_MATERIALS PROVIDED_.
+++

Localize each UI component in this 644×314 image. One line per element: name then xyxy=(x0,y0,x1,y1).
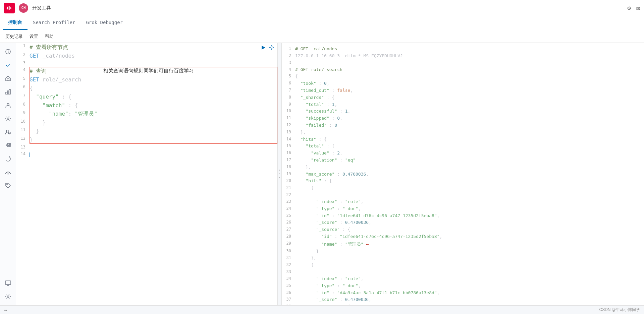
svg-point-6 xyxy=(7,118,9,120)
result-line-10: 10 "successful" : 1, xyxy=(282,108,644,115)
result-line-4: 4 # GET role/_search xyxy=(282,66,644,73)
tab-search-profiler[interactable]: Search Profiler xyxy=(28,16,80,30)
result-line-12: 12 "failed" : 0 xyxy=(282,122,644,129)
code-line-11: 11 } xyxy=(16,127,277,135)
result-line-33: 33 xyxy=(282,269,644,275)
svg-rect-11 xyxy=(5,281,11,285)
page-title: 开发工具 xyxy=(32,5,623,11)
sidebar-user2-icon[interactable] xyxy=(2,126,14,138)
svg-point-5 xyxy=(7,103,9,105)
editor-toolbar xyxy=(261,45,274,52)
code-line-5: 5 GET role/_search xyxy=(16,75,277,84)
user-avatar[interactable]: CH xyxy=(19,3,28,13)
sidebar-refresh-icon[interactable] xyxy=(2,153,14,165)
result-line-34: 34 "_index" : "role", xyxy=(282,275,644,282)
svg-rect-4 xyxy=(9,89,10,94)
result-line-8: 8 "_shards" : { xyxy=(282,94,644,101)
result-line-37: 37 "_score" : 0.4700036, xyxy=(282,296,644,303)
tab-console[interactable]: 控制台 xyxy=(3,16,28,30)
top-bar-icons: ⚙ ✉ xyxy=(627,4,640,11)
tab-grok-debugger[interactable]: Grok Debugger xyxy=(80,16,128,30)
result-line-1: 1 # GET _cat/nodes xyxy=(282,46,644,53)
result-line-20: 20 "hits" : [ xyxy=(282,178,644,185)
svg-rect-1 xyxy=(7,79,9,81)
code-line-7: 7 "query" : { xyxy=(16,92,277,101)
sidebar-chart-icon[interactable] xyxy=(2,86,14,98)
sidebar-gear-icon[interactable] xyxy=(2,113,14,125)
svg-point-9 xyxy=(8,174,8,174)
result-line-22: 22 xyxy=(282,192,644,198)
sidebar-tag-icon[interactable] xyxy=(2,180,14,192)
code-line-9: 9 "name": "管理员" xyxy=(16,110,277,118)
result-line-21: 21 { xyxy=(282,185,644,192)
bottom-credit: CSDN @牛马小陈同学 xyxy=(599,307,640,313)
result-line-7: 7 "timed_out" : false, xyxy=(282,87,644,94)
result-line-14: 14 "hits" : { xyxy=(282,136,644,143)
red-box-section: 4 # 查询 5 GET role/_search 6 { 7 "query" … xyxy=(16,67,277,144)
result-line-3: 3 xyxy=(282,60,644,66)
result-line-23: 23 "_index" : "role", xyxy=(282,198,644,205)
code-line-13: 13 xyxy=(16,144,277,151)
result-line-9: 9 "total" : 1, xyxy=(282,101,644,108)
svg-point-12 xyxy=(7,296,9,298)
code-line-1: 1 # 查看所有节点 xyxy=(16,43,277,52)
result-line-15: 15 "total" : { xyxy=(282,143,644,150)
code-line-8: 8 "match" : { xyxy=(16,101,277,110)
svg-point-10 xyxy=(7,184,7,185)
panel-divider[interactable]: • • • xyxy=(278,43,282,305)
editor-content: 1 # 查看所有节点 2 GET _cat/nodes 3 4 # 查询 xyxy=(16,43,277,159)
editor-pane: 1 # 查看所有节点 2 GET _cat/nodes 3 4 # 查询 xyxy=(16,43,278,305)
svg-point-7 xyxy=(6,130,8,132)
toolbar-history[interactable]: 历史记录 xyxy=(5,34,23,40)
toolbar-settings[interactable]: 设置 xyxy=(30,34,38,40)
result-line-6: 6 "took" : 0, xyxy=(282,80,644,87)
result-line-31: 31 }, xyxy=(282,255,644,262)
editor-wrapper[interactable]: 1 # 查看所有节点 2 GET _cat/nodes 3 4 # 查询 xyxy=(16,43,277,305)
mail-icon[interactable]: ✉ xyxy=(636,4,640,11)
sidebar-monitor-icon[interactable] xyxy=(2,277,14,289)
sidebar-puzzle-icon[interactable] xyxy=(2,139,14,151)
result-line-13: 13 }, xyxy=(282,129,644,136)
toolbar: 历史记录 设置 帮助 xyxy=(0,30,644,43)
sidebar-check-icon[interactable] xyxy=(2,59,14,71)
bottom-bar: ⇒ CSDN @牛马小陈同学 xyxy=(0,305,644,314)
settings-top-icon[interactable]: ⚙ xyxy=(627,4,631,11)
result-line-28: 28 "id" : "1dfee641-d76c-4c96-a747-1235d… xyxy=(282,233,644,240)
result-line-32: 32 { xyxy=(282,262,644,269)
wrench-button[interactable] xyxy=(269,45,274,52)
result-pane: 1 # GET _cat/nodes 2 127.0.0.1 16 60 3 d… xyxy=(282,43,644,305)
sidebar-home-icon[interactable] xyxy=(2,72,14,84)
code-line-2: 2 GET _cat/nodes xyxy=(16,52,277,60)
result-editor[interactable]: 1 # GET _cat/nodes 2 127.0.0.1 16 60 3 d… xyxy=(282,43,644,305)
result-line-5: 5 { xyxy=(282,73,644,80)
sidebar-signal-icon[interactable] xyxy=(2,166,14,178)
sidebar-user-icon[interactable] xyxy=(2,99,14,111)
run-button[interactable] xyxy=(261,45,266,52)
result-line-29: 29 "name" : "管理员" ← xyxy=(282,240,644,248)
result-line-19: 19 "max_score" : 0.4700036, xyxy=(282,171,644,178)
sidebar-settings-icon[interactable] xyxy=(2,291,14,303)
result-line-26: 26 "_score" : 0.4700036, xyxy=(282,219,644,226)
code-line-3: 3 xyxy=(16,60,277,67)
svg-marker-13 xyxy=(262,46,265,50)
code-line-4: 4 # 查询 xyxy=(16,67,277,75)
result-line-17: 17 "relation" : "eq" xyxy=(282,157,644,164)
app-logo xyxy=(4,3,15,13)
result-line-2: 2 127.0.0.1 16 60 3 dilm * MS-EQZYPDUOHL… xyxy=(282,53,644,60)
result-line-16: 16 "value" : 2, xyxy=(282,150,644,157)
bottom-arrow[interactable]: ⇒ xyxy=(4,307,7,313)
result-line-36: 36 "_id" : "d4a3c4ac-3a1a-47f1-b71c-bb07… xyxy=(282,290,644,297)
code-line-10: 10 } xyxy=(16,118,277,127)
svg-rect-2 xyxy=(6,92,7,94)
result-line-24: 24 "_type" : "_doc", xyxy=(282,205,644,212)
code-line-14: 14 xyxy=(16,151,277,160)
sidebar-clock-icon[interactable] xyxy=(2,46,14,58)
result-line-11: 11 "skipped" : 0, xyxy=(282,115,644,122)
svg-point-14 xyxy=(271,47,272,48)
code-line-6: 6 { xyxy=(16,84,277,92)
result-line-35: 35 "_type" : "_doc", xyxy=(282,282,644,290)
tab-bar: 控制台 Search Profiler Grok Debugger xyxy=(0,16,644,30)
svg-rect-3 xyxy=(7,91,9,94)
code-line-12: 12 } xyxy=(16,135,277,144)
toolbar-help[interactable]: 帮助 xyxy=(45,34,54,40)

+++

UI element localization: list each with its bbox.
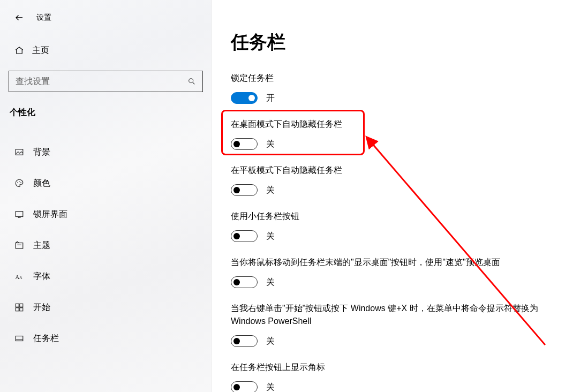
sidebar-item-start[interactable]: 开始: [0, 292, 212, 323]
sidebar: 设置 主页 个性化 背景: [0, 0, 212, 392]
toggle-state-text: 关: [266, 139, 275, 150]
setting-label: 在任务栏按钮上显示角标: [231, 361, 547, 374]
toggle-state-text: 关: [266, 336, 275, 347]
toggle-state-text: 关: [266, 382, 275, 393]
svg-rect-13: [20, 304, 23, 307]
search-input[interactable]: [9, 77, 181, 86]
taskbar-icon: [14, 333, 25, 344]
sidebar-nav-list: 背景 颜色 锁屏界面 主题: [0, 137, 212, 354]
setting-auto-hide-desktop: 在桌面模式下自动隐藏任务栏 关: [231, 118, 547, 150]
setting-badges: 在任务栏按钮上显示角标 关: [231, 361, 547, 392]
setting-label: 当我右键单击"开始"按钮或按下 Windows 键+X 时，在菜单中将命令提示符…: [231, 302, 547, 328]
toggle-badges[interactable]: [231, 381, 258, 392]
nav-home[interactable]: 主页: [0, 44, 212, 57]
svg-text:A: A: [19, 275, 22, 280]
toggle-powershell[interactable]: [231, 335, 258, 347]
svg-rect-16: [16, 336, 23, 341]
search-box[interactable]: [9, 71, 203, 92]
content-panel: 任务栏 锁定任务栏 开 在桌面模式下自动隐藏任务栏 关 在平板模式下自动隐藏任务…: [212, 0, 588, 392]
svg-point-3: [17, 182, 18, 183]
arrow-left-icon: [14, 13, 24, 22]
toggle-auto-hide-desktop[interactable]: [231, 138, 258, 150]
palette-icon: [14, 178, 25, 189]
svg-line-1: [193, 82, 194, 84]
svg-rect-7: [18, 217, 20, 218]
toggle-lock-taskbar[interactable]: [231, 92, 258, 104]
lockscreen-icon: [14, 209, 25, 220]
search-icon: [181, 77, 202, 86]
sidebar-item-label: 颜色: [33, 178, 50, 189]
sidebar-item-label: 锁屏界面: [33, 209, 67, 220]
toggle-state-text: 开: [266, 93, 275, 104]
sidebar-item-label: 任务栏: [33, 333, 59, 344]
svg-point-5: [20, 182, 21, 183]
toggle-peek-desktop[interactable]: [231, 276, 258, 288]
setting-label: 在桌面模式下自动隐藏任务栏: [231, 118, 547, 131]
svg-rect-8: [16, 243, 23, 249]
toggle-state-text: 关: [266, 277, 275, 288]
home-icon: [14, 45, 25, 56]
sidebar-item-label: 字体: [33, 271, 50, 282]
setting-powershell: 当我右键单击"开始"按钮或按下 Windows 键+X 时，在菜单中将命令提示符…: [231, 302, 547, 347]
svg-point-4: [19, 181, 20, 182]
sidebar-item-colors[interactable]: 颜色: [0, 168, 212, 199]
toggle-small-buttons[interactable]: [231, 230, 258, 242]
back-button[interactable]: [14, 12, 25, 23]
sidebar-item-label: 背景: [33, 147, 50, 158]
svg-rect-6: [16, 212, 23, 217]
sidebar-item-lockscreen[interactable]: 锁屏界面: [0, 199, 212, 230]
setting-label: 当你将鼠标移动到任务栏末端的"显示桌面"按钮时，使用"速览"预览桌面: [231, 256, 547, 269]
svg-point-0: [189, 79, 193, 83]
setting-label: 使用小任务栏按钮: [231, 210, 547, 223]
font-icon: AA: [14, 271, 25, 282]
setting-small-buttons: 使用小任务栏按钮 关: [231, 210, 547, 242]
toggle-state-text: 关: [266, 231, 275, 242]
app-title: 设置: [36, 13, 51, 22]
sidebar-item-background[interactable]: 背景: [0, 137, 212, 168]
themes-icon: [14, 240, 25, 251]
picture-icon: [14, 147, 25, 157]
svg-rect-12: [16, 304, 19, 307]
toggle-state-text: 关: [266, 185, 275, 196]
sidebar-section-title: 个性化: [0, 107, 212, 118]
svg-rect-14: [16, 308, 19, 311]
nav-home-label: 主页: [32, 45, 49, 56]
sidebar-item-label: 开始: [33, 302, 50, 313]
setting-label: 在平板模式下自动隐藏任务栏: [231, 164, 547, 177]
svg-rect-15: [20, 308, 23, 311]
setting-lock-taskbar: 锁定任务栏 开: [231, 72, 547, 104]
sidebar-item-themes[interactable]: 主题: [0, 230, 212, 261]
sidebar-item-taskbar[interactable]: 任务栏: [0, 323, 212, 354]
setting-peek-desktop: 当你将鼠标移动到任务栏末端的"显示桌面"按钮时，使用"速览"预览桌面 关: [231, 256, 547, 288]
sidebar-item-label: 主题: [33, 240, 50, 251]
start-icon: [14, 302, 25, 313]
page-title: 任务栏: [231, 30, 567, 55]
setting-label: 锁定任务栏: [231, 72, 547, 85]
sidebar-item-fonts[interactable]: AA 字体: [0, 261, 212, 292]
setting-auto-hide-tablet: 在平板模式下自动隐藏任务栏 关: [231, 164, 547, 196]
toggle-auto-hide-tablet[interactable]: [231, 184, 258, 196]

+++

_WORK REQUIRED_.
Look over the listing and return each line that holds "显示桌面".

_YOUR SOLUTION_.
setting-label: 当你将鼠标移动到任务栏末端的"显示桌面"按钮时，使用"速览"预览桌面: [231, 256, 547, 269]
setting-peek-desktop: 当你将鼠标移动到任务栏末端的"显示桌面"按钮时，使用"速览"预览桌面 关: [231, 256, 547, 288]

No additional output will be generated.